__Task instructions__
Return the whole listing exactly as it stands.

Available records START

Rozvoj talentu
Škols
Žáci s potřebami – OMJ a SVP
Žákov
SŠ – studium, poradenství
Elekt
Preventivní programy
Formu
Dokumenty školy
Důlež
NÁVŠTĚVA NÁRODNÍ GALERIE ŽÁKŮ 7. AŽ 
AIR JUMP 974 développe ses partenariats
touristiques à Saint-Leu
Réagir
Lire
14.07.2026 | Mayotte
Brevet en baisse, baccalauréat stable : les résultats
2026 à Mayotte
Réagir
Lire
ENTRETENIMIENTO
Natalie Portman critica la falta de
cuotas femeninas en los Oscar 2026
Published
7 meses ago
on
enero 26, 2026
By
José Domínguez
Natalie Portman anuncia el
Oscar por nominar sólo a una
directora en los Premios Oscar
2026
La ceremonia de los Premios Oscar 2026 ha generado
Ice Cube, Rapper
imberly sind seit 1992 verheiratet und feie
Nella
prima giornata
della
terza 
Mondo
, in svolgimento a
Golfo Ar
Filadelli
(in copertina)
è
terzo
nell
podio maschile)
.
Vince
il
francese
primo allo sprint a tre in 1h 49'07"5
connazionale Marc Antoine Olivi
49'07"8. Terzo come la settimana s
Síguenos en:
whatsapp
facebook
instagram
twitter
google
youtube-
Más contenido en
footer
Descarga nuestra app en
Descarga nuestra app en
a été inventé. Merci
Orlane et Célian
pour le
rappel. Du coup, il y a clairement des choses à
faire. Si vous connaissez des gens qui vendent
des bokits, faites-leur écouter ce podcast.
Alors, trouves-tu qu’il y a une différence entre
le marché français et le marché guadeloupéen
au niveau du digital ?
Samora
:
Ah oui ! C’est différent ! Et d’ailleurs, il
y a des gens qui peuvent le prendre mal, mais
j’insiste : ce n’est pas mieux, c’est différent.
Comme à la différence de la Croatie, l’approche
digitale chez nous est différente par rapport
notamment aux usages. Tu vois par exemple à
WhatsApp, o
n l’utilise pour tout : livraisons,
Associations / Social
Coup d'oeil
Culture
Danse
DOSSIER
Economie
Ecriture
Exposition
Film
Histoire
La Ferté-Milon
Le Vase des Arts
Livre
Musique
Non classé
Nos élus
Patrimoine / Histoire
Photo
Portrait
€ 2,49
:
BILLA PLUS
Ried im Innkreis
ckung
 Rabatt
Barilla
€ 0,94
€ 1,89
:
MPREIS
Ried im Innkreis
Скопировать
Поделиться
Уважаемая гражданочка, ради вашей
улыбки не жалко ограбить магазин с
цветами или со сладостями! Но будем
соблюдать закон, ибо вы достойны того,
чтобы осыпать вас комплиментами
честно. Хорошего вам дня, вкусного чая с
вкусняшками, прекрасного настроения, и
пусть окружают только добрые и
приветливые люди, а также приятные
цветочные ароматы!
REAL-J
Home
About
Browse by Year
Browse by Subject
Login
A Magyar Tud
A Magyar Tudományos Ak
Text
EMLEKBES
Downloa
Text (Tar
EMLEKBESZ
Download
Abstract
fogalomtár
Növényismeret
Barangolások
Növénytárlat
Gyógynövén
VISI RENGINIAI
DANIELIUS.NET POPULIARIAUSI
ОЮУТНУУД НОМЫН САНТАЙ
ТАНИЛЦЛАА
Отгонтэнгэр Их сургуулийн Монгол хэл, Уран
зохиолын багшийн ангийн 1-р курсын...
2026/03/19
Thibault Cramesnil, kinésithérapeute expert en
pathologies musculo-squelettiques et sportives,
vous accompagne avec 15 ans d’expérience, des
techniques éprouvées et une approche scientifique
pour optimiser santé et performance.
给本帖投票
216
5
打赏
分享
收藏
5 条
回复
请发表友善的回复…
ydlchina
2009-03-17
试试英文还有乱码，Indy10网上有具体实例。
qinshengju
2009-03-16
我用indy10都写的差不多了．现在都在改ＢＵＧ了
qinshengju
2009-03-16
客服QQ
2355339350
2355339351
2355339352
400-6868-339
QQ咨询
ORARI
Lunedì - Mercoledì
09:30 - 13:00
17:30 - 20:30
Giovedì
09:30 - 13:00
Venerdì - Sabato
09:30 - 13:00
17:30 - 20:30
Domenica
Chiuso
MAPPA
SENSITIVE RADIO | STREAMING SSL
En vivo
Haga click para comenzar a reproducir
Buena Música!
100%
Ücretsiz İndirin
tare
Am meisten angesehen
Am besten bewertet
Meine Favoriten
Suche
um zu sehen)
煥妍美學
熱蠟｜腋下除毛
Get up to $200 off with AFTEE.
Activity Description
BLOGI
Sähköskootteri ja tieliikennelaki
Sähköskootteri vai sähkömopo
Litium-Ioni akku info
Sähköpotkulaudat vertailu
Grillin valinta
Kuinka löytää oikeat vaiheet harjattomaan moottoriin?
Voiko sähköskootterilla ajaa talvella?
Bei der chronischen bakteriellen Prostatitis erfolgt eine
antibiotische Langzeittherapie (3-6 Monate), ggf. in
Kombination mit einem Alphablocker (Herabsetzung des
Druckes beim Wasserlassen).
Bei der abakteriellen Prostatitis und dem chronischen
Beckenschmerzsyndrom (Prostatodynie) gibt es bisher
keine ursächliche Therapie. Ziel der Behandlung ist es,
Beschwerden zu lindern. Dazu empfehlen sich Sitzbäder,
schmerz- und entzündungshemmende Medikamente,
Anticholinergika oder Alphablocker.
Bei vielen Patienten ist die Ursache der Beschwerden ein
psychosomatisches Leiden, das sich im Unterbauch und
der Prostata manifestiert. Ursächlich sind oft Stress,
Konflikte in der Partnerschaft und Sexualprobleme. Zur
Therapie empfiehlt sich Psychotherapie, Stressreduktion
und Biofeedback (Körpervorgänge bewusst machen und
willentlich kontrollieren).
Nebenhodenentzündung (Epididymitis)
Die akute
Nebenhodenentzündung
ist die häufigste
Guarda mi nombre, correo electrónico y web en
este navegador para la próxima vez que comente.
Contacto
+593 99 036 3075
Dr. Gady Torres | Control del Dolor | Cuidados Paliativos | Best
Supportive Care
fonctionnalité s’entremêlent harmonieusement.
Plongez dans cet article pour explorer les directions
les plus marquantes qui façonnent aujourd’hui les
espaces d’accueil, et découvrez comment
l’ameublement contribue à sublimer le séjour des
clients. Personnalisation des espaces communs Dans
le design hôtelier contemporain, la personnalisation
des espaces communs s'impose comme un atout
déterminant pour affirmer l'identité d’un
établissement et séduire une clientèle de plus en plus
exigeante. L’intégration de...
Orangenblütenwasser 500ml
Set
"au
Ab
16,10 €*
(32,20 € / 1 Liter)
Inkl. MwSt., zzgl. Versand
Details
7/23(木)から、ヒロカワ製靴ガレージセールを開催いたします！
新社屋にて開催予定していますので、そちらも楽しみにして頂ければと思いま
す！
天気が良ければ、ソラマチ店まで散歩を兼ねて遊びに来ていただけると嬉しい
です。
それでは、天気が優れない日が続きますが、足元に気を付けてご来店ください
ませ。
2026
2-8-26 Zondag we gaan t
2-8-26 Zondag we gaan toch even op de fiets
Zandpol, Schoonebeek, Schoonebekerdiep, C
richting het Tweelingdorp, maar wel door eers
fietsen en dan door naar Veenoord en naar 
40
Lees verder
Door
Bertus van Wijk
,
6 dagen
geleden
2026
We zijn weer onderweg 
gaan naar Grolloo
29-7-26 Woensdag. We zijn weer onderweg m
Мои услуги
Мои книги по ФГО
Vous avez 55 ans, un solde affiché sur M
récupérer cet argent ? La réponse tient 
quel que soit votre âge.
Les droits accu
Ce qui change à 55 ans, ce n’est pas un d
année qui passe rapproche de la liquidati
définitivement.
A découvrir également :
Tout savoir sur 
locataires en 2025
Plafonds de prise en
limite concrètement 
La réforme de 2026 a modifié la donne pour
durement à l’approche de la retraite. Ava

Available records END

__Written solution__
Rozvoj talentu
Škols
Žáci s potřebami – OMJ a SVP
Žákov
SŠ – studium, poradenství
Elekt
Preventivní programy
Formu
Dokumenty školy
Důlež
NÁVŠTĚVA NÁRODNÍ GALERIE ŽÁKŮ 7. AŽ 
AIR JUMP 974 développe ses partenariats
touristiques à Saint-Leu
Réagir
Lire
14.07.2026 | Mayotte
Brevet en baisse, baccalauréat stable : les résultats
2026 à Mayotte
Réagir
Lire
ENTRETENIMIENTO
Natalie Portman critica la falta de
cuotas femeninas en los Oscar 2026
Published
7 meses ago
on
enero 26, 2026
By
José Domínguez
Natalie Portman anuncia el
Oscar por nominar sólo a una
directora en los Premios Oscar
2026
La ceremonia de los Premios Oscar 2026 ha generado
Ice Cube, Rapper
imberly sind seit 1992 verheiratet und feie
Nella
prima giornata
della
terza 
Mondo
, in svolgimento a
Golfo Ar
Filadelli
(in copertina)
è
terzo
nell
podio maschile)
.
Vince
il
francese
primo allo sprint a tre in 1h 49'07"5
connazionale Marc Antoine Olivi
49'07"8. Terzo come la settimana s
Síguenos en:
whatsapp
facebook
instagram
twitter
google
youtube-
Más contenido en
footer
Descarga nuestra app en
Descarga nuestra app en
a été inventé. Merci
Orlane et Célian
pour le
rappel. Du coup, il y a clairement des choses à
faire. Si vous connaissez des gens qui vendent
des bokits, faites-leur écouter ce podcast.
Alors, trouves-tu qu’il y a une différence entre
le marché français et le marché guadeloupéen
au niveau du digital ?
Samora
:
Ah oui ! C’est différent ! Et d’ailleurs, il
y a des gens qui peuvent le prendre mal, mais
j’insiste : ce n’est pas mieux, c’est différent.
Comme à la différence de la Croatie, l’approche
digitale chez nous est différente par rapport
notamment aux usages. Tu vois par exemple à
WhatsApp, o
n l’utilise pour tout : livraisons,
Associations / Social
Coup d'oeil
Culture
Danse
DOSSIER
Economie
Ecriture
Exposition
Film
Histoire
La Ferté-Milon
Le Vase des Arts
Livre
Musique
Non classé
Nos élus
Patrimoine / Histoire
Photo
Portrait
€ 2,49
:
BILLA PLUS
Ried im Innkreis
ckung
 Rabatt
Barilla
€ 0,94
€ 1,89
:
MPREIS
Ried im Innkreis
Скопировать
Поделиться
Уважаемая гражданочка, ради вашей
улыбки не жалко ограбить магазин с
цветами или со сладостями! Но будем
соблюдать закон, ибо вы достойны того,
чтобы осыпать вас комплиментами
честно. Хорошего вам дня, вкусного чая с
вкусняшками, прекрасного настроения, и
пусть окружают только добрые и
приветливые люди, а также приятные
цветочные ароматы!
REAL-J
Home
About
Browse by Year
Browse by Subject
Login
A Magyar Tud
A Magyar Tudományos Ak
Text
EMLEKBES
Downloa
Text (Tar
EMLEKBESZ
Download
Abstract
fogalomtár
Növényismeret
Barangolások
Növénytárlat
Gyógynövén
VISI RENGINIAI
DANIELIUS.NET POPULIARIAUSI
ОЮУТНУУД НОМЫН САНТАЙ
ТАНИЛЦЛАА
Отгонтэнгэр Их сургуулийн Монгол хэл, Уран
зохиолын багшийн ангийн 1-р курсын...
2026/03/19
Thibault Cramesnil, kinésithérapeute expert en
pathologies musculo-squelettiques et sportives,
vous accompagne avec 15 ans d’expérience, des
techniques éprouvées et une approche scientifique
pour optimiser santé et performance.
给本帖投票
216
5
打赏
分享
收藏
5 条
回复
请发表友善的回复…
ydlchina
2009-03-17
试试英文还有乱码，Indy10网上有具体实例。
qinshengju
2009-03-16
我用indy10都写的差不多了．现在都在改ＢＵＧ了
qinshengju
2009-03-16
客服QQ
2355339350
2355339351
2355339352
400-6868-339
QQ咨询
ORARI
Lunedì - Mercoledì
09:30 - 13:00
17:30 - 20:30
Giovedì
09:30 - 13:00
Venerdì - Sabato
09:30 - 13:00
17:30 - 20:30
Domenica
Chiuso
MAPPA
SENSITIVE RADIO | STREAMING SSL
En vivo
Haga click para comenzar a reproducir
Buena Música!
100%
Ücretsiz İndirin
tare
Am meisten angesehen
Am besten bewertet
Meine Favoriten
Suche
um zu sehen)
煥妍美學
熱蠟｜腋下除毛
Get up to $200 off with AFTEE.
Activity Description
BLOGI
Sähköskootteri ja tieliikennelaki
Sähköskootteri vai sähkömopo
Litium-Ioni akku info
Sähköpotkulaudat vertailu
Grillin valinta
Kuinka löytää oikeat vaiheet harjattomaan moottoriin?
Voiko sähköskootterilla ajaa talvella?
Bei der chronischen bakteriellen Prostatitis erfolgt eine
antibiotische Langzeittherapie (3-6 Monate), ggf. in
Kombination mit einem Alphablocker (Herabsetzung des
Druckes beim Wasserlassen).
Bei der abakteriellen Prostatitis und dem chronischen
Beckenschmerzsyndrom (Prostatodynie) gibt es bisher
keine ursächliche Therapie. Ziel der Behandlung ist es,
Beschwerden zu lindern. Dazu empfehlen sich Sitzbäder,
schmerz- und entzündungshemmende Medikamente,
Anticholinergika oder Alphablocker.
Bei vielen Patienten ist die Ursache der Beschwerden ein
psychosomatisches Leiden, das sich im Unterbauch und
der Prostata manifestiert. Ursächlich sind oft Stress,
Konflikte in der Partnerschaft und Sexualprobleme. Zur
Therapie empfiehlt sich Psychotherapie, Stressreduktion
und Biofeedback (Körpervorgänge bewusst machen und
willentlich kontrollieren).
Nebenhodenentzündung (Epididymitis)
Die akute
Nebenhodenentzündung
ist die häufigste
Guarda mi nombre, correo electrónico y web en
este navegador para la próxima vez que comente.
Contacto
+593 99 036 3075
Dr. Gady Torres | Control del Dolor | Cuidados Paliativos | Best
Supportive Care
fonctionnalité s’entremêlent harmonieusement.
Plongez dans cet article pour explorer les directions
les plus marquantes qui façonnent aujourd’hui les
espaces d’accueil, et découvrez comment
l’ameublement contribue à sublimer le séjour des
clients. Personnalisation des espaces communs Dans
le design hôtelier contemporain, la personnalisation
des espaces communs s'impose comme un atout
déterminant pour affirmer l'identité d’un
établissement et séduire une clientèle de plus en plus
exigeante. L’intégration de...
Orangenblütenwasser 500ml
Set
"au
Ab
16,10 €*
(32,20 € / 1 Liter)
Inkl. MwSt., zzgl. Versand
Details
7/23(木)から、ヒロカワ製靴ガレージセールを開催いたします！
新社屋にて開催予定していますので、そちらも楽しみにして頂ければと思いま
す！
天気が良ければ、ソラマチ店まで散歩を兼ねて遊びに来ていただけると嬉しい
です。
それでは、天気が優れない日が続きますが、足元に気を付けてご来店ください
ませ。
2026
2-8-26 Zondag we gaan t
2-8-26 Zondag we gaan toch even op de fiets
Zandpol, Schoonebeek, Schoonebekerdiep, C
richting het Tweelingdorp, maar wel door eers
fietsen en dan door naar Veenoord en naar 
40
Lees verder
Door
Bertus van Wijk
,
6 dagen
geleden
2026
We zijn weer onderweg 
gaan naar Grolloo
29-7-26 Woensdag. We zijn weer onderweg m
Мои услуги
Мои книги по ФГО
Vous avez 55 ans, un solde affiché sur M
récupérer cet argent ? La réponse tient 
quel que soit votre âge.
Les droits accu
Ce qui change à 55 ans, ce n’est pas un d
année qui passe rapproche de la liquidati
définitivement.
A découvrir également :
Tout savoir sur 
locataires en 2025
Plafonds de prise en
limite concrètement 
La réforme de 2026 a modifié la donne pour
durement à l’approche de la retraite. Ava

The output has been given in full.